TCS RESEARCH

TCS RESEARCH
TCS Research

Enabling understanding of markets and customers

Dr. Gautam Shroff, Head, TCS Innovation Labs - Delhi

Unearthing hidden patterns in data can help to discover knowledge that can improve business strategy or optimize operational processes. Traditional applications of knowledge discovery in data focus on tasks such as:

  • Segment customers, suppliers, markets, or employees to
    identify behaviour which can help in planning retain and
    reward schemes
  • Selective targeting of advertising and marketing campaigns by determining what information needs to be pushed to which consumers, based on, for example, similarities in buying patterns.
  • Detect anomalies and other rare events, such as credit card and insurance claim fraud, illegal duplication of mobile phone SIMs, and even terrorist activities.
  • Identify problems and opinions, using data such as from customer feedback, blogs, and emails. Assess overall situations and trends by fusing evidence from multiple sources to determine high level explanations from large volumes of ground level evidence.

Our research activities focus on understanding customers and markets through knowledge discovery tasks. In this context we are focusing on two main directions of research

  • Estimating perceptions of customers based on sentiments and opinions about brands or specific problems faced by customers
  • Detecting adversarial behaviour in the context of intelligence, law enforcement, and defence applications as well as fraud detection in other industries such as telecom or financial services.
Estimating and Tracking Perceptions

In today’s online world it is increasingly possible to solicit and receive direct customer feedback about product’s services. Further, conversations in forums such as blogs and online discussion forums can yield insight into the brand perception of a company or its products. However, traditional business intelligence tools and predictive analytics techniques deal only with structured data. Traditional analytics is unable to derive much value from unstructured inputs such as the large volumes of customer feedback that is available due to enhanced connectivity and increased socialization through Web 2.0. This year we have developed OPTRA, a Causal Analytics Platform that analyses customer feedback to capture Opinions, Problems and Trends, so as to determine future Requirements that can be Actions. Using OPTRA, the Voice of the Customer can discerned from large volumes of feedback, yielding information on what customers are saying about which products and why. We have successfully deployed the OPTRA platform to analyze large volumes of customer feedback from telecom equipment manufacturers, to regularly provide crisp summaries that can be worked on to improve services or products. We have also incorporated our text-analytics technology in TCS’ Listening platform, which seeks to derive brand perception from online Web 2.0 forums and discussion boards.

Another focus area within perception analysis is Broadcast Analytics, where the goal is to track news stories to discern how specific events are perceived differently around the world. Our research seeks to analyze TV, radio, print and electronic media in an integrated manner. Apart from media and government agencies, broadcast analytics holds promise for marketing and corporate communication department’s of large organizations.

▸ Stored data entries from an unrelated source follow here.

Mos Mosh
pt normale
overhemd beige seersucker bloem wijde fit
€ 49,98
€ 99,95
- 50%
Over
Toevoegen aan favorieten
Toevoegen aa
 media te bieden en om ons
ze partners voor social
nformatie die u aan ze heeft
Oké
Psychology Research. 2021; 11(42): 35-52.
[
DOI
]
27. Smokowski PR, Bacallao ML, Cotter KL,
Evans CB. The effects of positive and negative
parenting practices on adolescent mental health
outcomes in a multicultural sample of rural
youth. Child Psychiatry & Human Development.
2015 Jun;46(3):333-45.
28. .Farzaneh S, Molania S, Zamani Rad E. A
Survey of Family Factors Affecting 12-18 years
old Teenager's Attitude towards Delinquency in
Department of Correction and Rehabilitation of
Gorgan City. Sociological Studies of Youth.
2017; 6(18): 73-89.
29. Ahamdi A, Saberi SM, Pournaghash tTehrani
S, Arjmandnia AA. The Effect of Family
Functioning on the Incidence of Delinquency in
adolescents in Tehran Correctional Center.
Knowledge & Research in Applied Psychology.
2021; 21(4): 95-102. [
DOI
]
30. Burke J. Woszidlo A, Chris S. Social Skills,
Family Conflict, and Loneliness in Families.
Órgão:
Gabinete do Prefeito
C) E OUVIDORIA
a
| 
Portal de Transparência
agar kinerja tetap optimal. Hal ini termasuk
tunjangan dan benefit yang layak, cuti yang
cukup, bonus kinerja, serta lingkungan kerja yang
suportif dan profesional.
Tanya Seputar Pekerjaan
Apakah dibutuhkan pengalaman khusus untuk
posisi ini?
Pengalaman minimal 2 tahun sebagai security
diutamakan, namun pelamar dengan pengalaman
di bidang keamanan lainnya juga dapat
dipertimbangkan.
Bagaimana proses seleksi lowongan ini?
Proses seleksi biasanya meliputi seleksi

Detecting Anomalous Behaviour

Data available on online social networks, through email exchanges in an organization, telephone call data records, or financial transactions is accessible publicly or to agencies that need them; making it open to automated analysis through visual link analysis tools. However, such analysis is time consuming and effort intensive. We have developed a platform, called iLinks, to facilitate Semi-automated Visual Link Analysis over very large social networks, and have currently applied the technology to real-life data for law enforcement and related applications. Our tool enhances the state-of-art in that it enables automatic analysis of patterns as well as automatic detection of outlier notes, whereas most commercial as well as research tool for link analysis focus entirely enabling on visual detection of patterns or suspicious behaviour by the human analyst.

Future outlook

Our current research efforts are focusing on estimating perceptions, be they about products or news events, as well as detecting events themselves (especially rare events). With the ever increasing amount of data being generated online, as well as the increasing digitization of human transactions from the financial sphere to communications, the volume of events being generated is growing exponentially. Searching for patterns in large-scale event-streams is therefore another capability that we plan to incorporate into our tools in the future. With this in mind we have already initiated exploratory work in the emerging areas of information fusion, event-stream processing and complexevent processing, wherein there have been significant advances in academic research in the past few years, along with some commercial implementations.